AS DELIVERED
The United States thanks the Special Rapporteur for her report. We recognize that sex and labor trafficking are common in conflict and post-conflict situations. Armed conflict breaks down rule of law, judicial systems, job markets, and community support structures that ordinarily protect individuals. Human traffickers seek to exploit situations of high unemployment rates and poverty, homelessness, and weak law enforcement. They target vulnerable individuals, disproportionately women and children, whether along international travel routes or where refugees, internally displaced, and stateless persons lack registration and documentation, legal employment, freedom of movement, and other basic means to become self-reliant. In some situations, human traffickers may even build relationships with corrupt officials and establish trafficking networks.
The United States has pressed for all humanitarian operations to address gender-based violence from the onset of an emergency, and we agree that emergency and humanitarian responses in conflict and post-conflict settings should incorporate anti-trafficking strategies. We would further add that these initiatives should be victim-centered and informed by their experiences and be designed based on their input.
We note that the report tends to over-emphasize the situation of refugees in camps, whereas more than two-thirds of refugees reside outside of camps in urban areas or settlements. It is important to prevent and mitigate the risks of trafficking of refugees, IDPs, and stateless persons in non-camp settings, as well as in camps, through registration, access to livelihoods and education, and other services.

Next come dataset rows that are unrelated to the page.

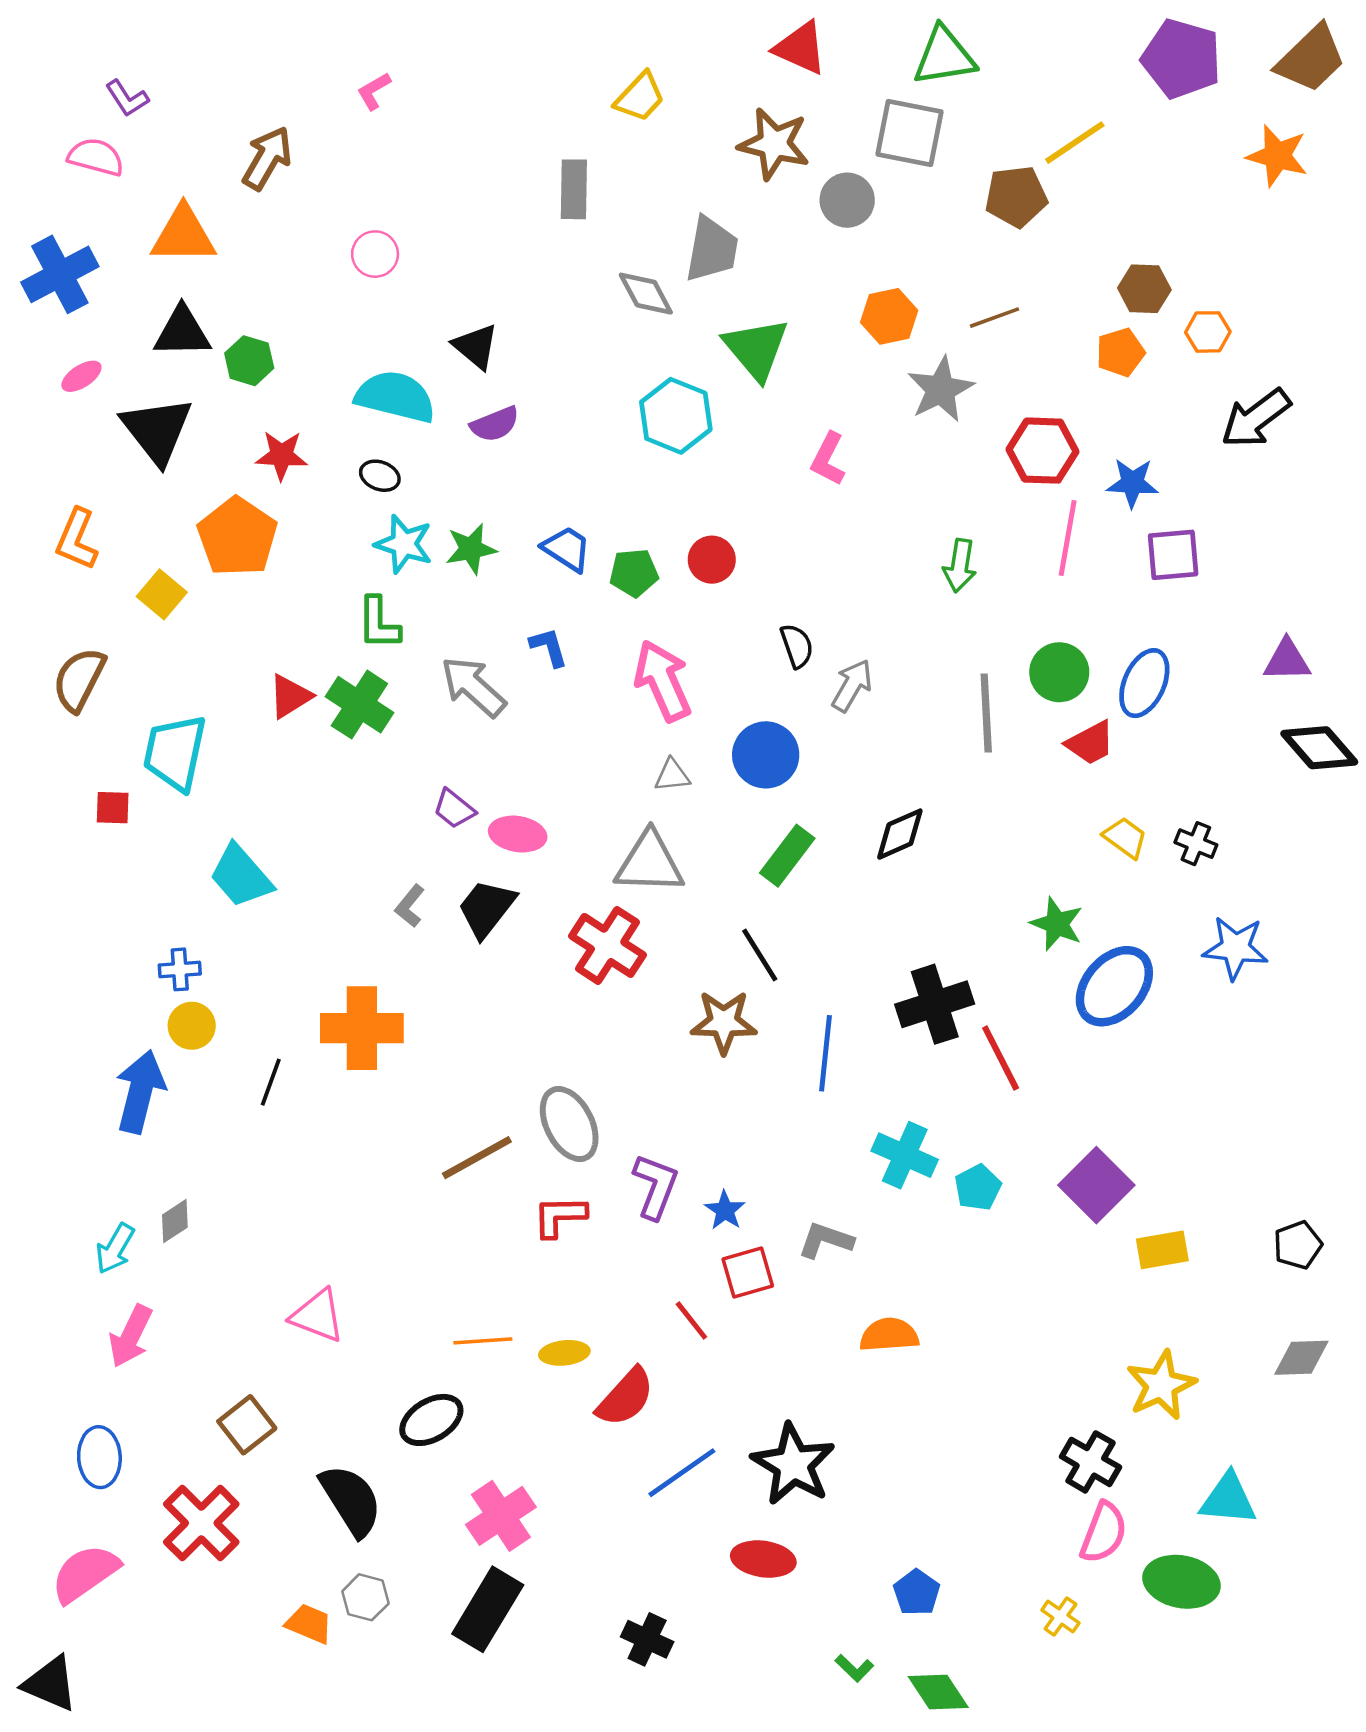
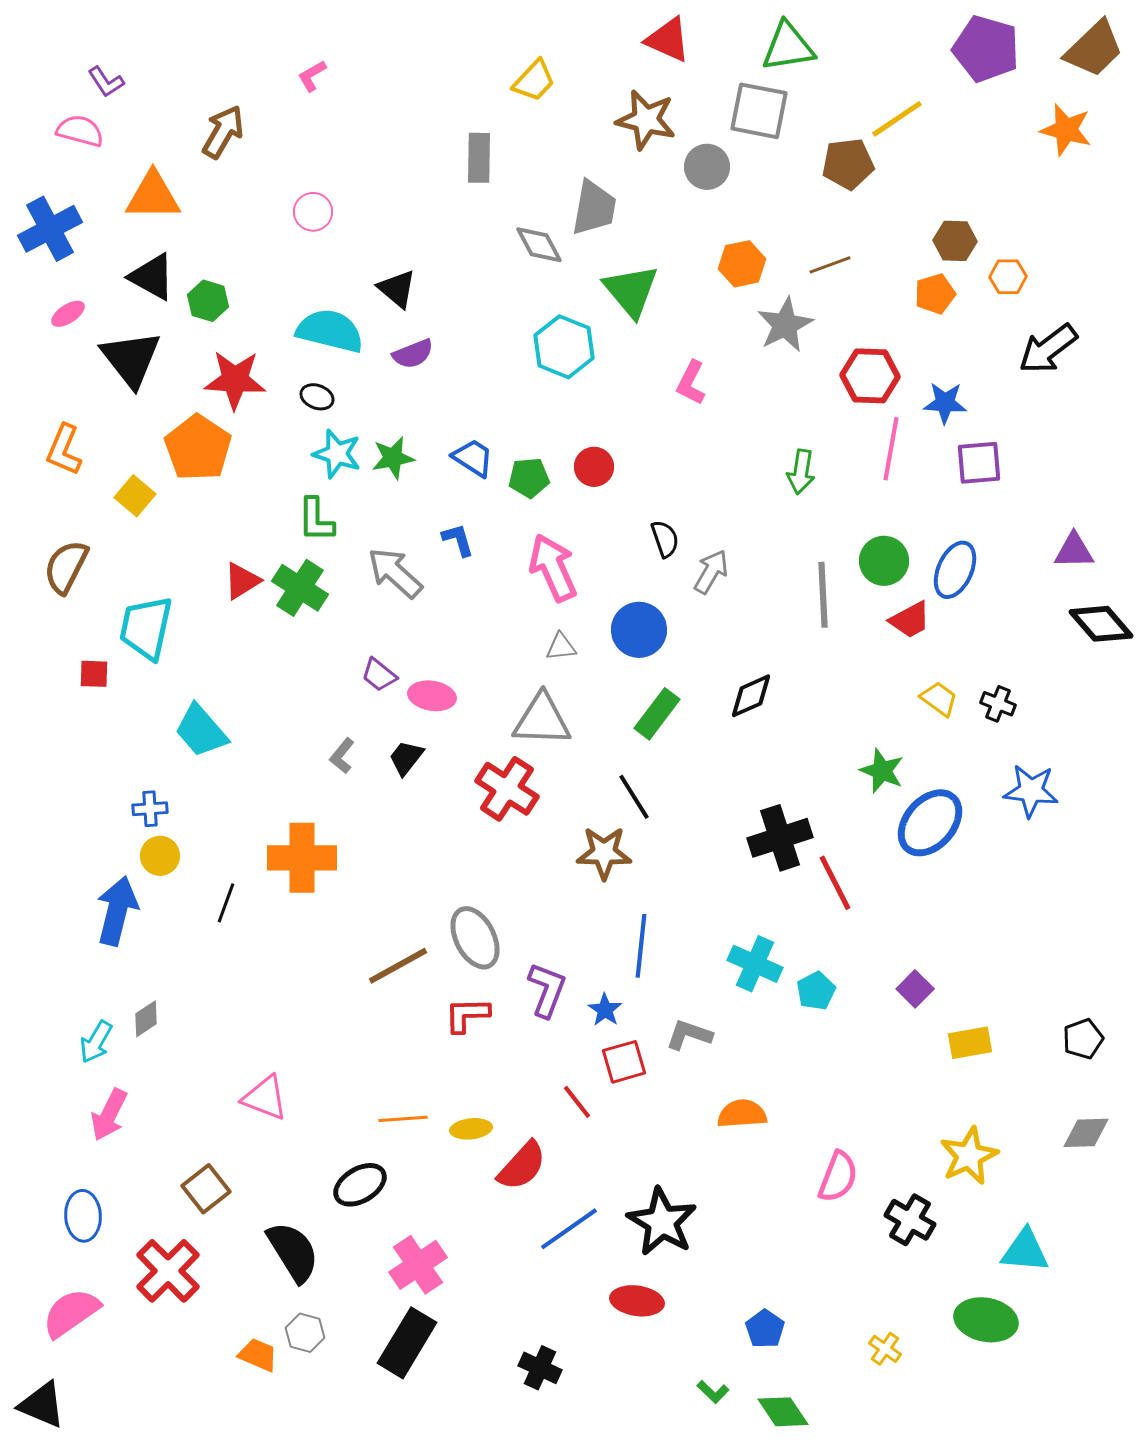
black triangle: (182, 332) -> (152, 277), turned 30
red star: (282, 455) -> (235, 380), size x1.4
black trapezoid: (486, 908) -> (406, 758), size x0.7
blue line: (826, 1053) -> (641, 946), moved
purple square: (1096, 1185) -> (915, 989), size x0.6
pink semicircle: (1104, 1533) -> (838, 1177), moved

Since 2001 USAID has invested over $290 million in programs to address trafficking in persons in 71 countries. The Agency has committed more than $82 million to 39 counter-trafficking programs ongoing in fiscal year 2017, including in conflict and crisis-affected countries such as Afghanistan, Burma, the Democratic Republic of the Congo, Guatemala, Honduras, the Philippines, Rwanda, and Ukraine.
We appreciate the report’s recognition of the anti-trafficking task team led by IOM and the Heartland Alliance as part of the Global Protection Cluster led by UNHCR, which the United States is supporting. We would be interested to learn if the Special Rapporteur has encountered other promising policies and programs implemented by member states, UN field offices, or other stakeholders that are specifically meant to identify and help women and girls who are victims of trafficking in conflict settings? We would also be interested to learn if the Special Rapporteur has any recommendations for similar initiatives to also be included in humanitarian responses to natural disasters.